=== Begin Enclosure ===
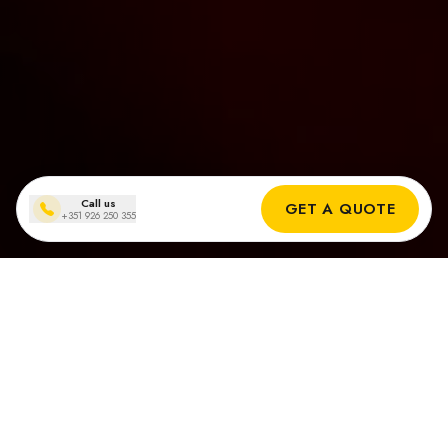
Call us
GET A QUOTE
+351 926 250 355
Solpanelsinstallationer
i Tavira
Verkliga Resultat från Våra Solinstallatörer i Tavira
=== End Enclosure ===
» **Activity**:
Your answer must be the line with "GET A QUOTE" and all lines after it through the final line of the entries, copied exactly and with nothing added.

» **Problem solution**:
GET A QUOTE
+351 926 250 355
Solpanelsinstallationer
i Tavira
Verkliga Resultat från Våra Solinstallatörer i Tavira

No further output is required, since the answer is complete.